Além da crítica contundente ao atual modelo econômico capitalista vigente no país, também estamos apresentando à Direção do BNDES uma pauta de reivindicações elaborada pelos movimentos sociais rurais e urbanos para assegurar maior investimento público que atenda às legítimas demandas dos pequenos agricultores familiares e dos assentamentos da reforma agrária, que apesar de serem responsáveis pela produção da maioria dos alimentos consumidos nas cidades brasileiras e gerarem trabalho e renda para milhares de famílias, dificilmente conseguem ter acesso a esses recursos públicos, oriundos de impostos e contribuições sociais pagas pela população trabalhadora brasileira.
Queremos:
- A abertura de linha permanente de investimento do BNDES para a Agricultura Familiar com cronograma definido, para financiamento e apoio a projetos e Políticas Públicas, tais como:
- Construção de agroindústrias de pequeno e médio porte sob gestão dos assentamentos e agricultores familiares organizados em associações e cooperativas de produção;
- Investimentos em pesquisa e tecnologia na área de Agroecologia;
- Implantação de programas de fomento ao ensino rural e estruturação de escolas agrícolas agro-ecológicas nos principais municípios agrícolas.
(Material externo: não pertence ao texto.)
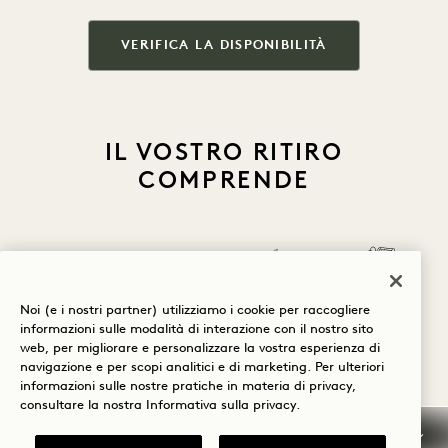
VERIFICA LA DISPONIBILITÀ
IL VOSTRO RITIRO
COMPRENDE
Snack e bevande
Noi (e i nostri partner) utilizziamo i cookie per raccogliere
analcoliche del
Coperta a
informazioni sulle modalità di interazione con il nostro sito
minibar in
Credito
infrarossi
g
web, per migliorare e personalizzare la vostra esperienza di
omaggio
alberghiero
Guru VIP
HigherDose
navigazione e per scopi analitici e di marketing. Per ulteriori
informazioni sulle nostre pratiche in materia di privacy,
consultare la nostra
Informativa sulla privacy
.
1 / 24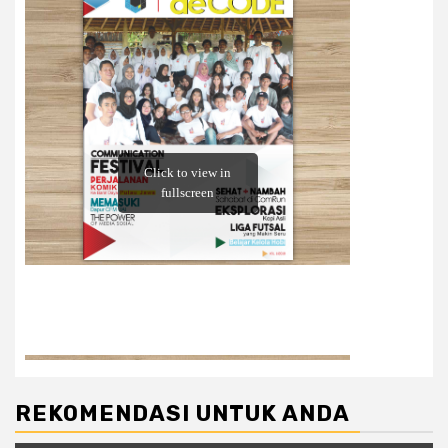
REKOMENDASI UNTUK ANDA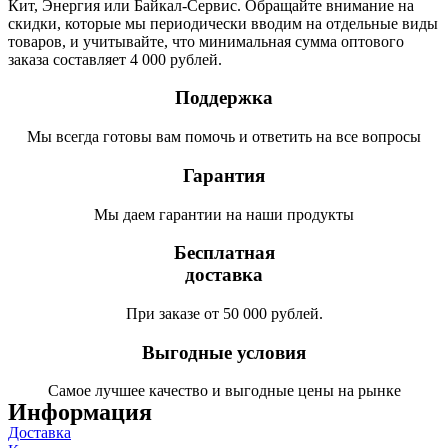
Кит, Энергия или Байкал-Сервис. Обращайте внимание на
скидки, которые мы периодически вводим на отдельные виды
товаров, и учитывайте, что минимальная сумма оптового
заказа составляет 4 000 рублей.
Поддержка
Мы всегда готовы вам помочь и ответить на все вопросы
Гарантия
Мы даем гарантии на наши продукты
Бесплатная
доставка
При заказе от 50 000 рублей.
Выгодные условия
Самое лучшее качество и выгодные цены на рынке
Информация
Доставка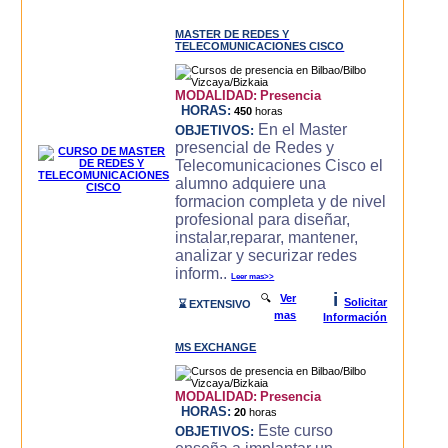
MASTER DE REDES Y
TELECOMUNICACIONES CISCO
MODALIDAD:
Presencia
HORAS:
450
horas
En el Master
OBJETIVOS:
presencial de Redes y
Telecomunicaciones Cisco el
alumno adquiere una
formacion completa y de nivel
profesional para diseñar,
instalar,reparar, mantener,
analizar y securizar redes
inform..
Leer mas>>
i
🔍
Ver
Solicitar
⌛ EXTENSIVO
mas
Información
MS EXCHANGE
MODALIDAD:
Presencia
HORAS:
20
horas
Este curso
OBJETIVOS: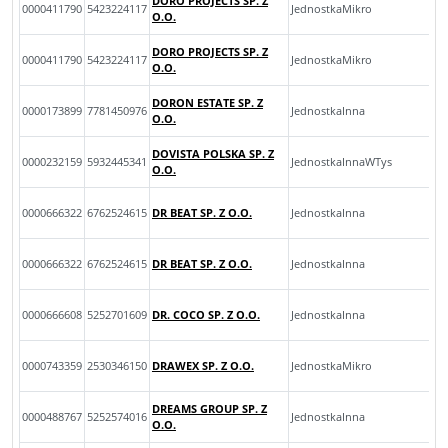
DORO PROJECTS SP. Z
0000411790
5423224117
JednostkaMikro
O.O.
DORO PROJECTS SP. Z
0000411790
5423224117
JednostkaMikro
O.O.
DORON ESTATE SP. Z
0000173899
7781450976
JednostkaInna
O.O.
DOVISTA POLSKA SP. Z
0000232159
5932445341
JednostkaInnaWTys
O.O.
0000666322
6762524615
DR BEAT SP. Z O.O.
JednostkaInna
0000666322
6762524615
DR BEAT SP. Z O.O.
JednostkaInna
0000666608
5252701609
DR. COCO SP. Z O.O.
JednostkaInna
0000743359
2530346150
DRAWEX SP. Z O.O.
JednostkaMikro
DREAMS GROUP SP. Z
0000488767
5252574016
JednostkaInna
O.O.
- Apoio ao cooperativismo agrícola e a implantação de empreendimentos cooperados.
- Desenvolvimento de programas de recuperação das áreas degradadas e das matas ciliares (principalmente aquelas degradadas por projetos industriais financiados pelo próprio BNDES);
- Investimentos em infra-estrutura para a produção agrícola de gêneros alimentícios saudáveis.
- Apoio à construção de micro-usinas para produção de agro-combustíveis á partir óleo vegetal, dentro da diversidade da produção, visando a soberania energética para os agricultores.
- Financiamento de projetos e programas destinados à reconversão das terras indígenas que foram retomadas por decisão da Justiça Federal da Aracruz Celulose, em Aracruz/ES, com base em sistemas produtivos agro-florestais, do cooperativismo e da Economia Solidária.
- Realização de Auditorias Sócio-Ambientais independentes (a serem realizadas por universidades e centros de pesquisa públicos, etc) em todos os empreendimentos financiados pelo BNDES, com garantia de publicização destes estudos e compromisso de reparação dos impactos provocados, bem como seu envio para tomada de providências por parte dos Ministérios Públicos Estadual e Federal (Procuradoria Geral da República).
- Exige-se que o BNDES se comprometa a realizar audiências públicas com a população dos territórios e nos municípios e regiões onde se prevê a implantação de grandes projetos privados financiados ou em via de financiamento pelo Banco.
Assinam:
Rede Alerta contra o Deserto Verde Fluminense e do Espírito Santo – CONTAG - Via Campesina - MST/RJ - FETAG/RJ e S indicatos Rurais - MTL - Sindipetro/RJ - Ibase - entidades da Plataforma BNDES - Rede Brasileira de Justiça Ambiental - VERDEJAR-Proteção Ambiental e Humanismo - AS-PTA - Bicuda Ecológica - Associação dos Geógrafos do Brasil (AGB-RJ) - Central dos Trabalhadores e Trabalhadoras do Brasil (CTB) - Grupo de Agricultura Ecológica (GAE)/UFRRJ - Fórum de Meio Ambiente e Qualidade de Vida do Povo Trabalhador da Zona Oeste e da Baía de Sepetiba - FEAB-Federação dos Estudantes de Agronomia do Brasil - CEDRO (Cooperativa de Consultoria, Projetos e Serviços em Desenvolvimento Sustentável Ltda) - Central de Movimentos Populares (CMP) - Centro de Assessoria Jurídica Popular Mariana Criola - Omar Serrano, Ambientalista Niterói (RJ), Virginia Fontes, Historiadora.